During the telephone conversation on April 14, 2009, plaintiffs reminded defendant Ruhnke that the property failed inspection on September 3, 2008, and that "the plaintiffs youngest daughter" had been exposed to lead poisoning. Defendant Ruhnke told the plaintiffs that the matter had "slipped through the cracks", and hung up the telephone. Defendants did not attempt to resolve plaintiffs housing issues after this telephone call.

Complaint, ¶ 31. Although unclear, a reasonable reading of the Complaint indicates that this allegation refers to plaintiff E.C., the minor child of plaintiff Griffin. See Complaint at page 12 of 13, section IV.

Complaint, ¶ 32.

Complaint, ¶ 33.

Plaintiffs contacted attorney Michael P. Giles, Esquire to assist the family with the situation regarding defendant Berks County Housing Authority and the severe conditions of the rental unit. On May 1, 2009, Attorney Giles sent a letter to defendants regarding the plaintiffs's concerns. After defendants received the letter from Attorney Giles, then and only then did they respond to the plaintiffs' housing issues.

Complaint, ¶ 34.

Complaint, ¶ 36.

Complaint, ¶ 37.

On May 4, 2009, defendant Sandra Miller, Section 8 Housing Choice Voucher Coordinator, called the plaintiffs and told them "it was urgent" and that the Executive Director, defendant Tanya Nelson, needed to inspect the property on May 5, 2009 at 11:00 a.m. Plaintiffs complied, and during the inspection, defendant Nelson took pictures of the unit and threatened plaintiffs. Defendant Nelson informed plaintiffs that "She was going to force Plaintiffs out of the property", "so get to packing", "you're moving".

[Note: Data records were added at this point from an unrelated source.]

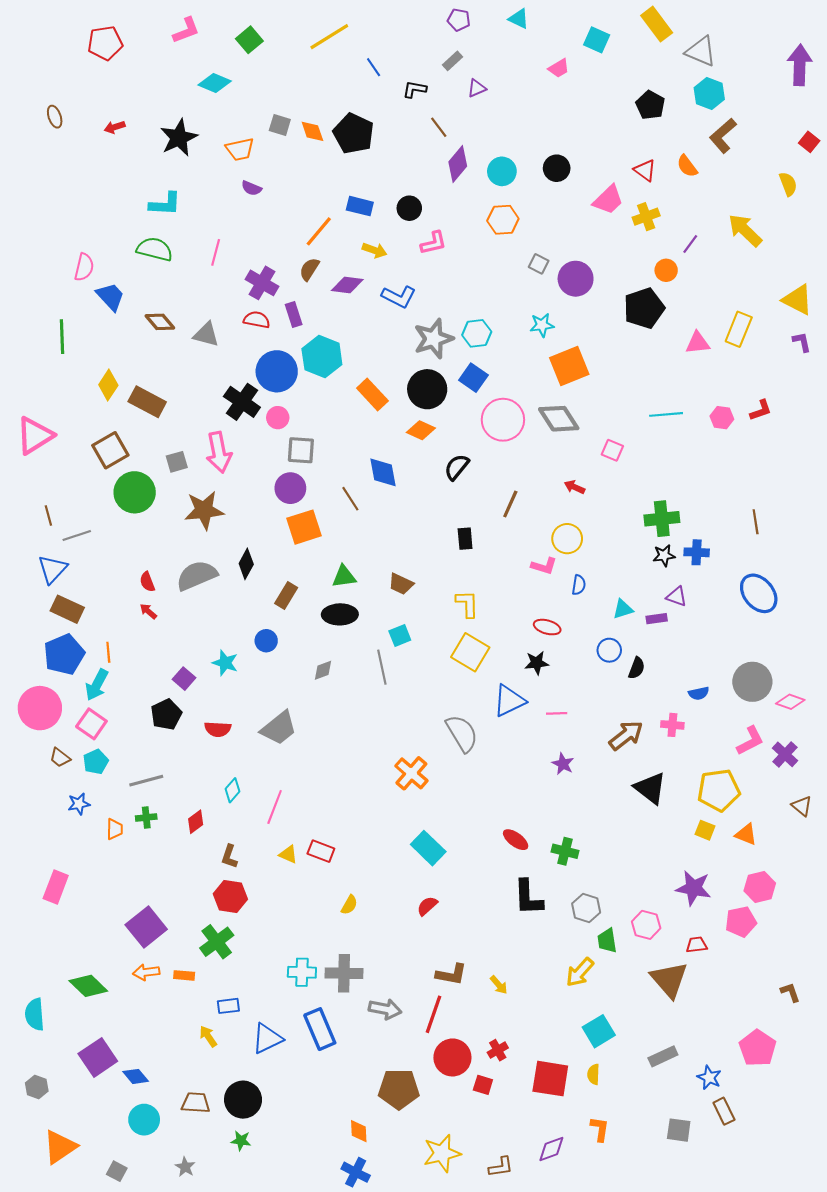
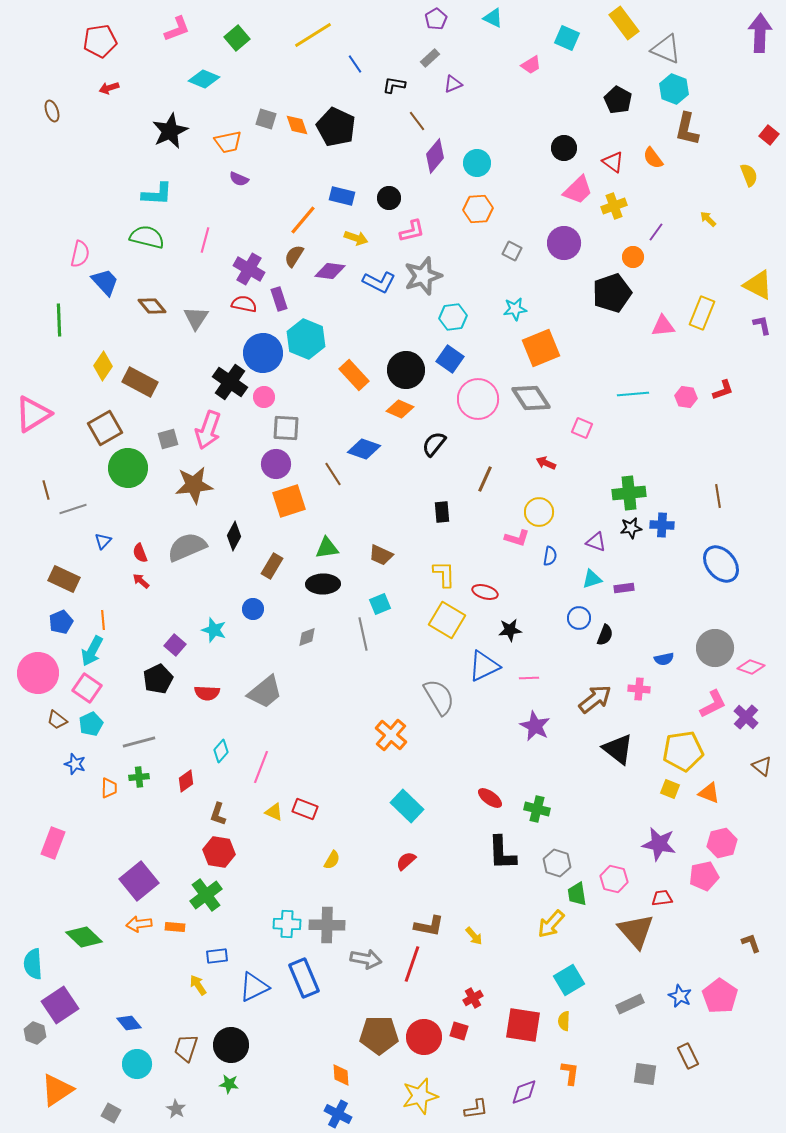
purple pentagon: (459, 20) -> (436, 19), turned 30
purple arrow: (800, 65) -> (760, 33), moved
red arrow: (115, 127) -> (109, 88), moved
brown L-shape: (723, 136) -> (687, 129), turned -36
black circle: (557, 168) -> (564, 148), moved
yellow arrow: (745, 230) -> (708, 219), size x0.5
purple circle: (576, 279) -> (564, 243), moved
gray triangle: (206, 334) -> (196, 318), turned 48
gray star: (433, 339) -> (423, 276), moved
pink arrow: (219, 452) -> (208, 430), turned 30
blue diamond: (383, 472) -> (364, 449), turned -60
blue triangle: (53, 569) -> (103, 541), moved, size x0.6
purple triangle: (677, 597) -> (596, 542), moved
red ellipse: (547, 627) -> (485, 592), moved
blue pentagon: (64, 654) -> (61, 622), size x0.6
purple star: (563, 764) -> (535, 726), size x1.4
blue star: (79, 804) -> (75, 764), turned 30
purple square: (98, 1057) -> (60, 1005), moved
red circle: (452, 1057) -> (424, 1037), moved
blue star: (709, 1077) -> (680, 996), moved
brown trapezoid: (196, 1103) -> (186, 1048), turned -76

Complaint, ¶¶ 38-39. Defendant Sandra Miller is described as "Section 8 Housing Choice Voucher Coordinator" in paragraphs 38 and 39 of the Complaint. Defendant Tanya Nelson is described as "Executive Director" in paragraphs 39, 40 and 41. Although the Complaint does not specify, it infers, that these are positions in defendant Berks County Housing Authority.

Complaint, ¶¶ 39-40.

Complaint, ¶ 41.

Defendants terminated the Section 8 contract with plaintiffs' landlord Jeffery Bickel after defendant Nelson's visit on May 5, 2009. The family was required to move from the unit on June 30, 2009, which resulted in the family being homeless and separated until November 1, 2009. "The defendants" continued to provide Mr. Bickel with housing assistance payments (HAP) from September 2008 through June 2009, although plaintiffs' unit did not meet the Housing Quality Standards.

Complaint, ¶ 42.

Complaint, ¶ 43.

Complaint, ¶ 48.

In June 2009, plaintiffs contacted Mr. Santo Duca who works for "HUD", and tried to seek emergency shelter through his department. Mr. Duca contacted defendant Berks County Housing Authority on behalf of plaintiffs' family, and defendants at the Housing Authority informed Mr. Duca that plaintiffs were not entitled to emergency shelter because they had a "Section 8 Voucher".

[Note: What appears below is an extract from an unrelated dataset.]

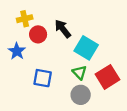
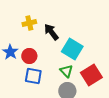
yellow cross: (25, 19) -> (29, 23), moved
red circle: (38, 34) -> (29, 56), moved

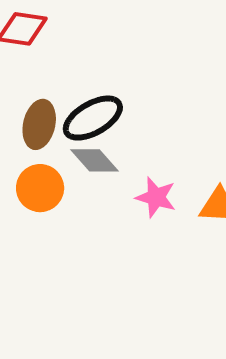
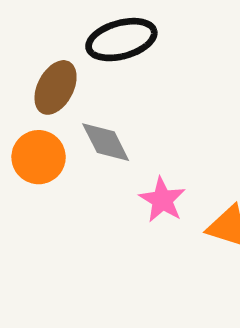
black ellipse: (93, 118) -> (121, 40), moved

Complaint, ¶¶ 44-45. Although the Complaint does not specify, "HUD" apparently refers to the United States Department of Housing and Urban Development.

Complaint, ¶¶ 46-47.

On November 8, 2009, "Plaintiffs" had a re-certification appointment with defendant Sandra Miller, and informed her that "she [Monica Griffin] was no longer receiving child support payments for her son, [plaintiff] Isaiah Boyer." Rather than plaintiff's portion of her rental payment decreasing because of loss of income, it increased from $26.00 per month to $59.00 per month.

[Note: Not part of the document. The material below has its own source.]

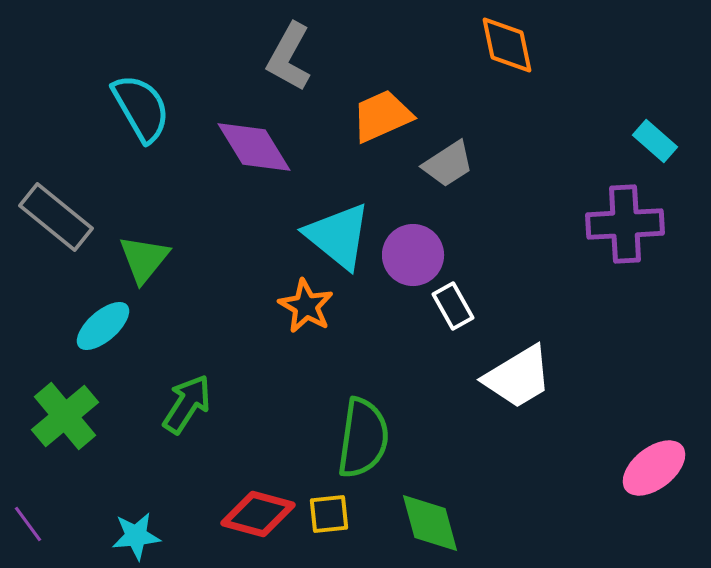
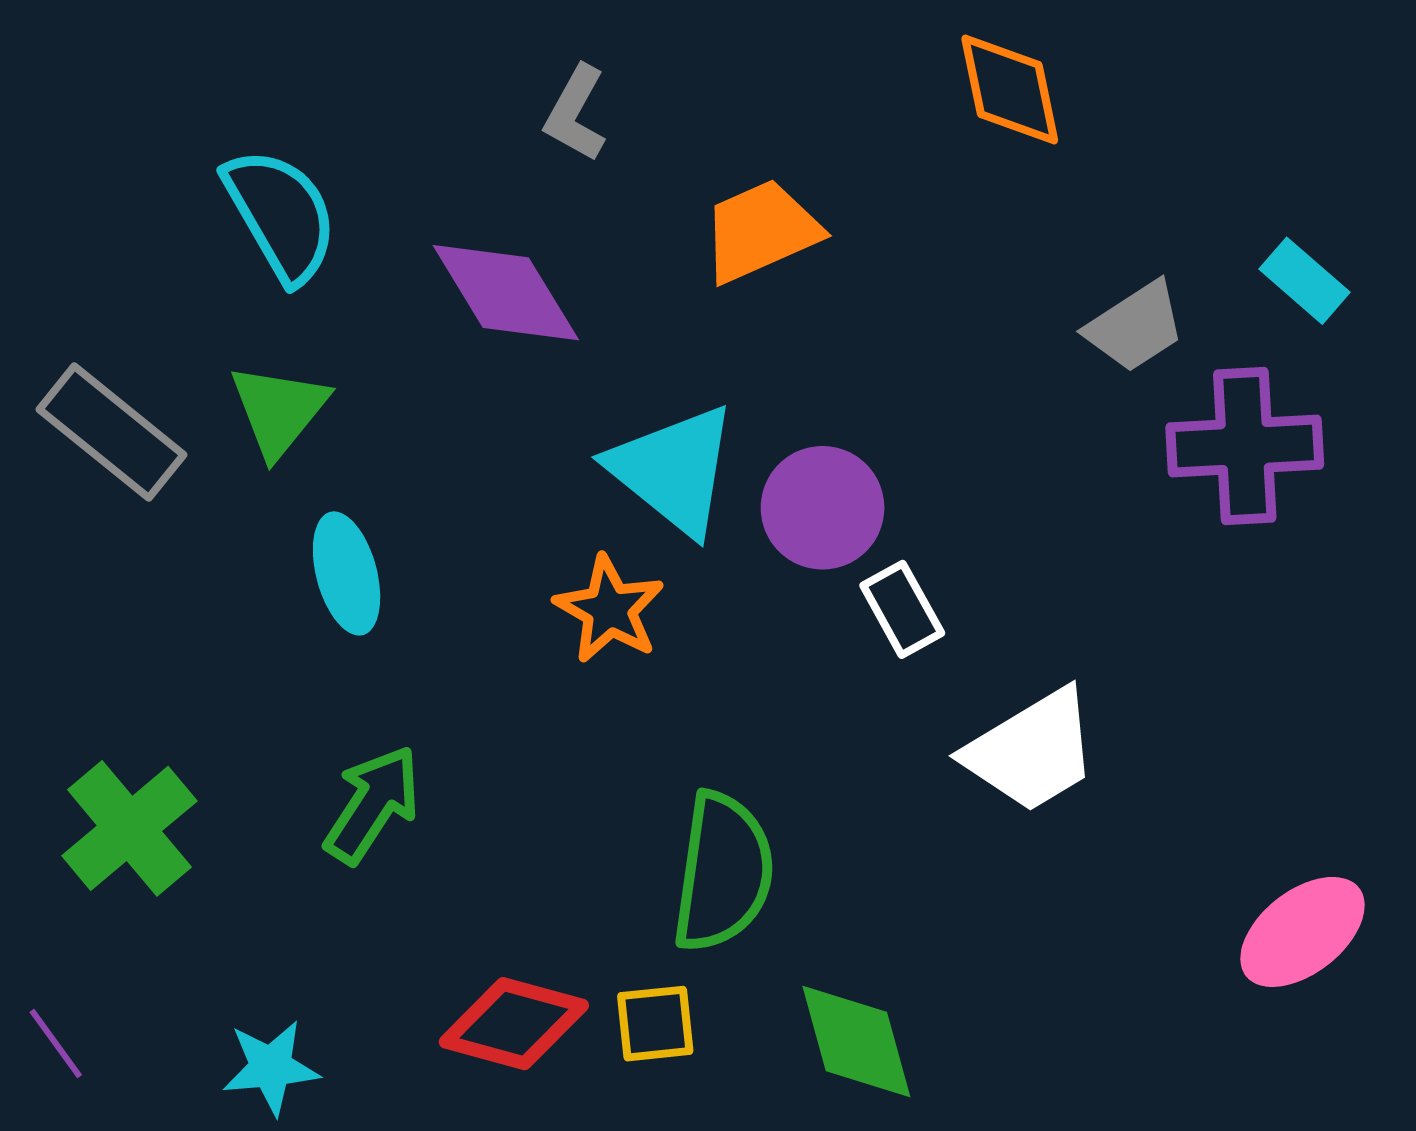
gray L-shape: (289, 57) -> (576, 113), size x0.7
gray trapezoid: (448, 164) -> (1135, 327), moved
green triangle: (144, 259) -> (279, 410), moved
cyan ellipse: (103, 326) -> (347, 573), moved, turned -64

Complaint, ¶¶ 53-54. Although unclear from the Complaint, it appears that "she" refers to plaintiff Monica Griffin. The parties' motion papers indicate that all agree that plaintiff Griffin is the mother of the other five plaintiffs, including plaintiff Boyer. See Defendants' Memorandum at page 1; Plaintiffs' Memorandum at page 3. Paragraph 54 of the Complaint describes plaintiff Isaiah Boyer as "her son". Paragraph 64 refers to "son, Isaiah Boyer".

Complaint, ¶ 55.

On February 13, 2009, defendant Deidre Durham sent plaintiffs a letter (i.e., e-mail) stating "Once I've received acceptable documentation to verify the termination of support or loss of support for more than 60 days (support is based on a yearly amount not month to month) — an adjustment will then be done and a rent notice sent out for you to review."

Complaint, ¶ 56.

On March 23, 2009, plaintiffs provided defendant Durham a printout of her child support payments which indicated that she was no longer receiving child support payments, or that a loss of child support payments occurred. Defendant Durham did not send out a notice of rent adjustment as promised, and plaintiffs' adjustments were never made.

Complaint, ¶ 57.

Complaint, ¶ 58. The Complaint does not identify defendant Diedre Durham's position or employer. Construing the Complaint in the light most favorable to plaintiffs, as I am required to do by the applicable standard of review, I conclude that defendant Durham was employed in some relevant capacity by defendant Berks County Housing Authority.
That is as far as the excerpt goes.